If I had to pick a single paper from the all the VisWeek papers I’ve read so far, it would easily be “Graphical Inference for InfoVis”, by Wickham, Cook, Hoffman and Buja.
What I like about this paper is that is neatly shows the basic difference between the visualization mindset and the statistical mindset. Visualization folks have the following meta-strategy: “Is there any way that I can build a picture in which the data will tell me something?” Statistics folks, on the other hand, tend to think: “Is there any way that these results about the data are fooling me?” While visualization is immensely helpful in actually finding these patterns in the data, it is just as important that we do not fool ourselves, and the fact that VisWeek this year is bringing back the “Vis Lies” session is a testament that we are all aware of this problem, even if only in the back of our minds.

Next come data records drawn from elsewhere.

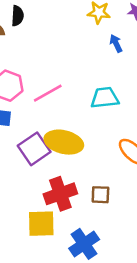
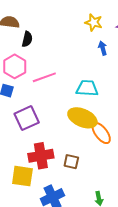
black semicircle: (17, 16) -> (27, 39), moved
yellow ellipse: (64, 142) -> (82, 118), moved

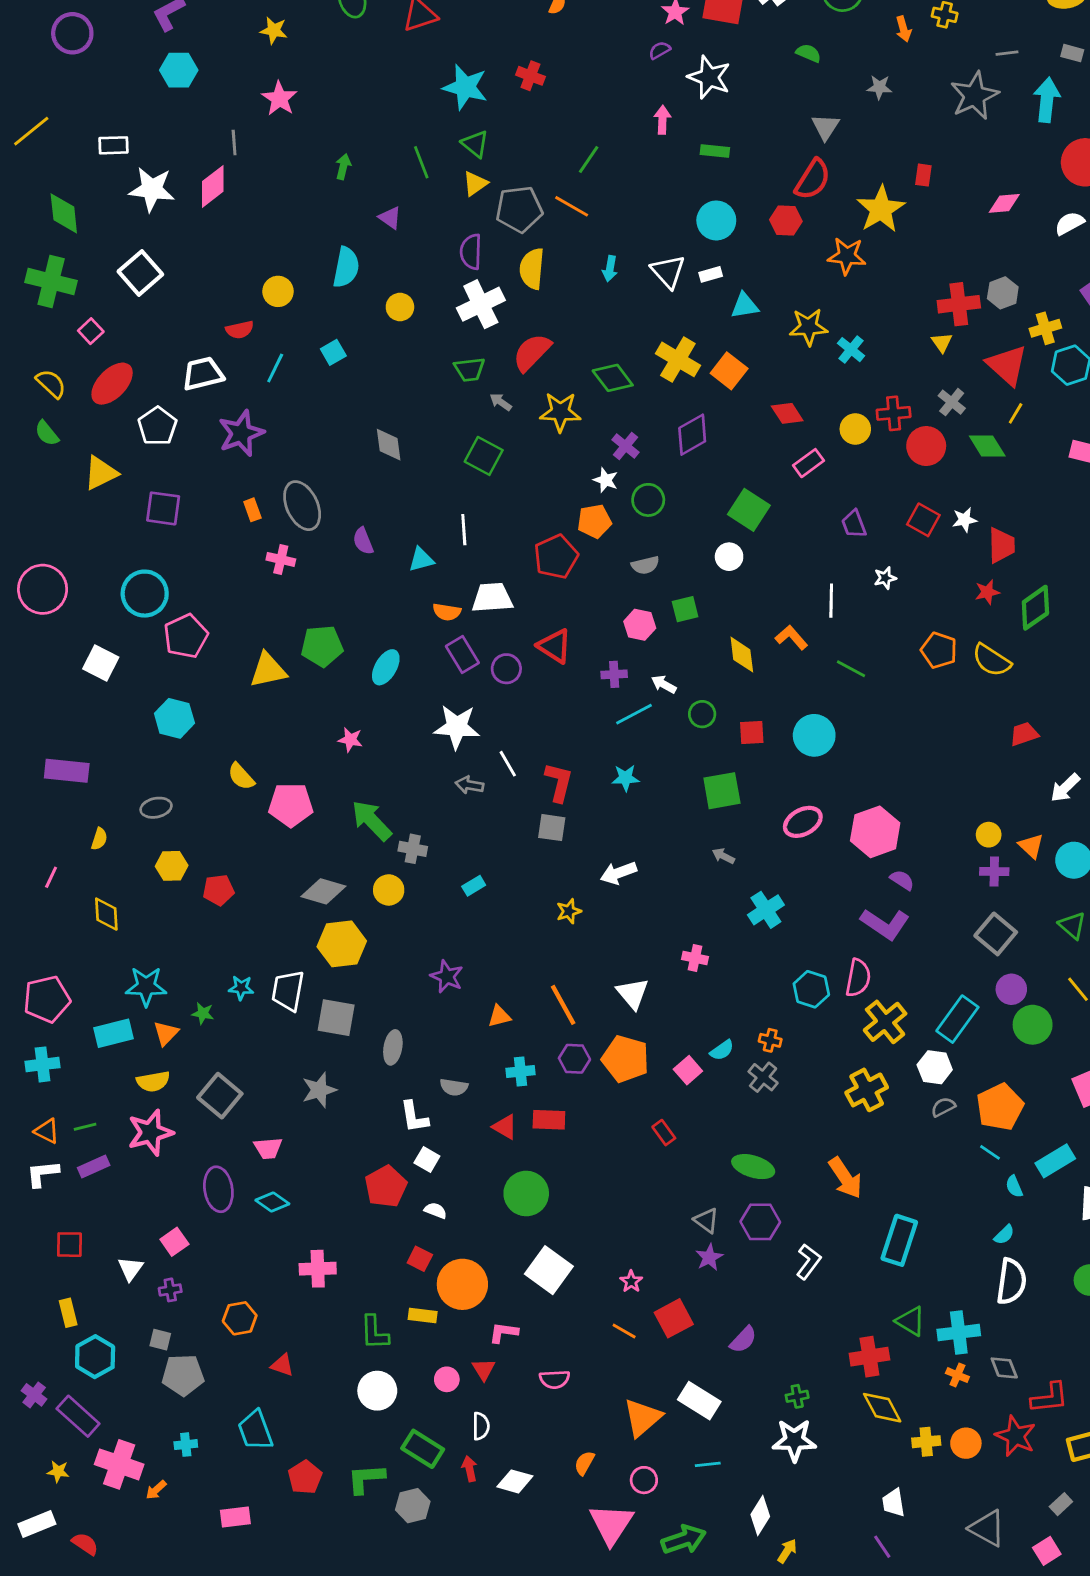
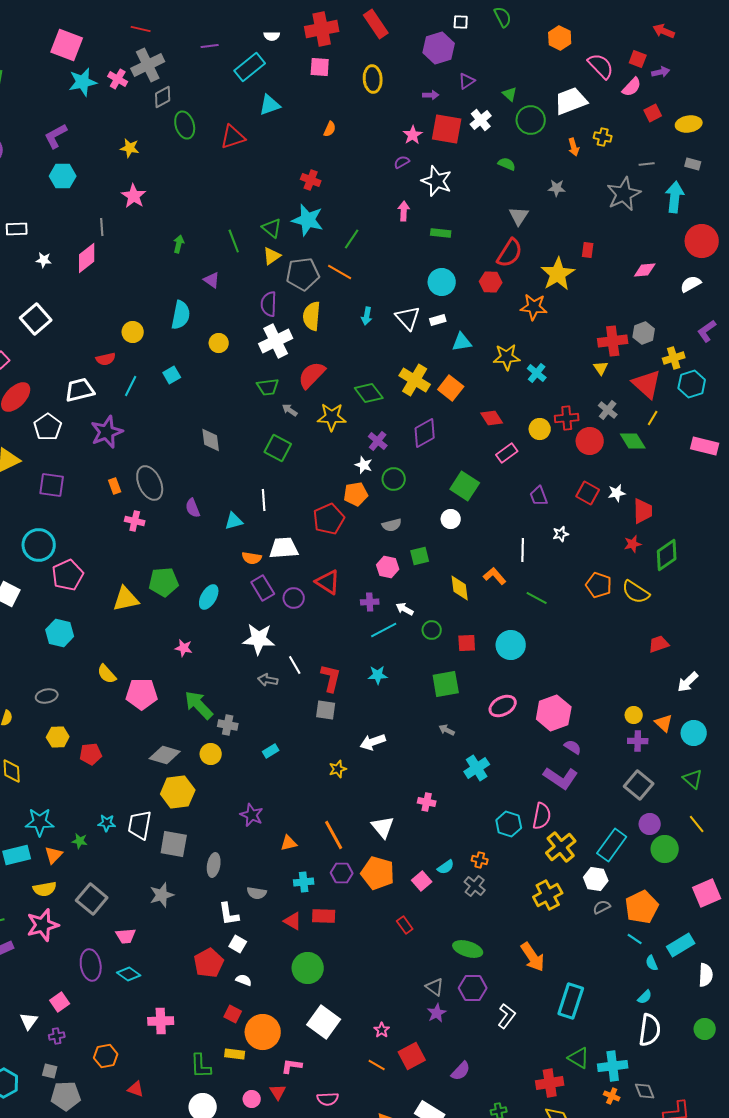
cyan star: (465, 87) -> (308, 220), moved
white star: (152, 189) -> (44, 260), size x0.5

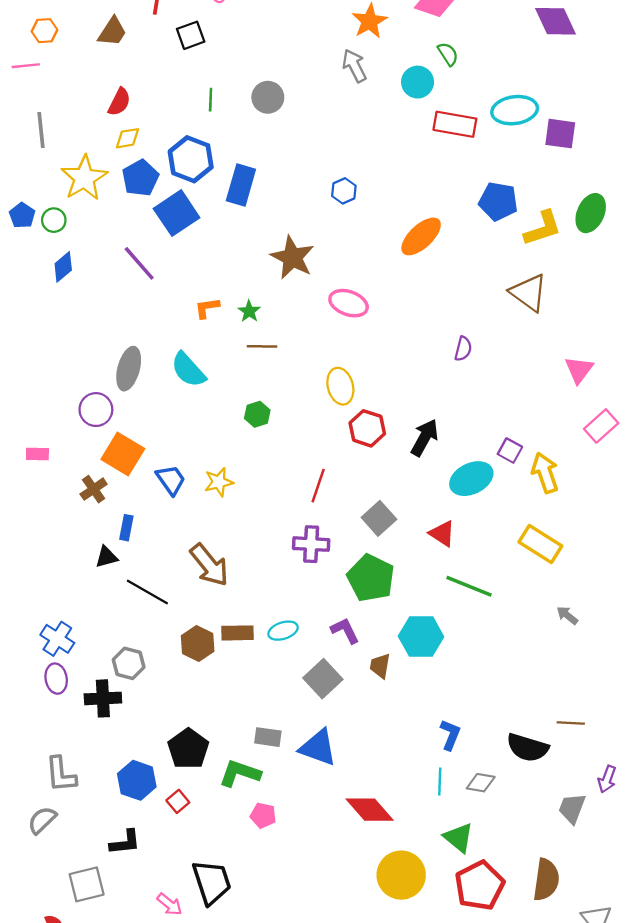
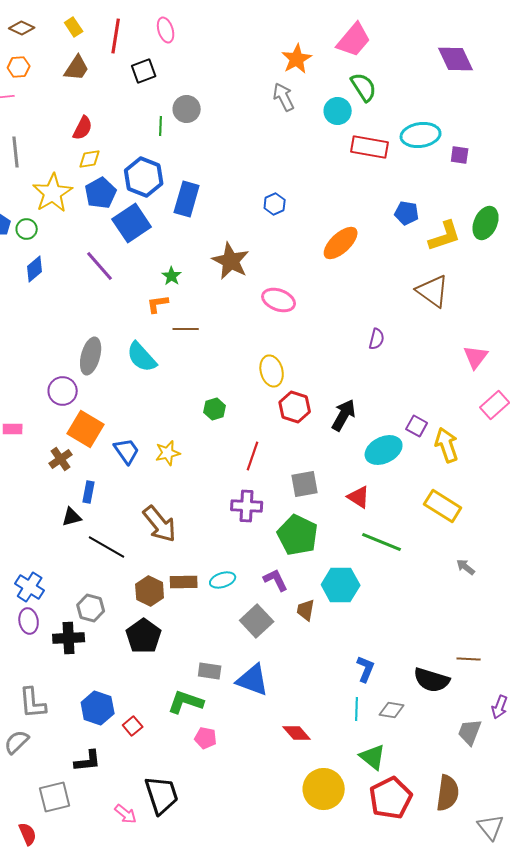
green semicircle: (448, 54) -> (364, 87), size x1.4
gray circle: (268, 97) -> (187, 109), moved
purple square: (560, 134) -> (460, 155), size x0.7
blue pentagon: (498, 201) -> (407, 213), size x0.7
green star: (249, 311) -> (172, 276), moved
brown line: (262, 346) -> (186, 329), moved
green hexagon: (257, 414) -> (215, 409), moved
gray square: (379, 518) -> (305, 484), turned 32
black pentagon: (188, 749) -> (144, 636), moved
red diamond: (370, 810) -> (297, 733), size x0.7

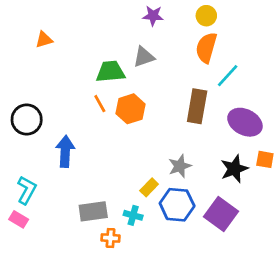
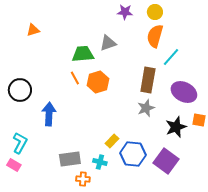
purple star: (153, 16) -> (125, 12), moved
gray star: (180, 166) -> (146, 108), moved

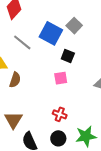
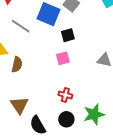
black square: (68, 56) -> (68, 35), turned -32

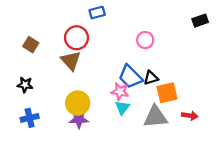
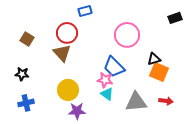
pink circle: (145, 40) -> (127, 35), size x1.6
black triangle: (151, 78) -> (154, 59), moved
orange square: (167, 93) -> (159, 72), moved, turned 36
cyan triangle: (122, 108) -> (107, 94), turned -32
purple star: (79, 119) -> (77, 111), moved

This paper presents two neat experimental protocols which let you use the best of both worlds, using visualizations to bringing out patterns, while making sure that the patterns you do find are in the data itself and not an artifact of the way you decided to encode your variables. In passing, the paper also has a great explanation of statistical testing in general, and the single best accurate description of what p-values really are (if you’ve never heard a good explanation about them, you’re likely to get it wrong).
I can’t recommend this paper strongly enough. If I had to decide on a single paper this year which I think people will easily remember in 10 years, this would be it.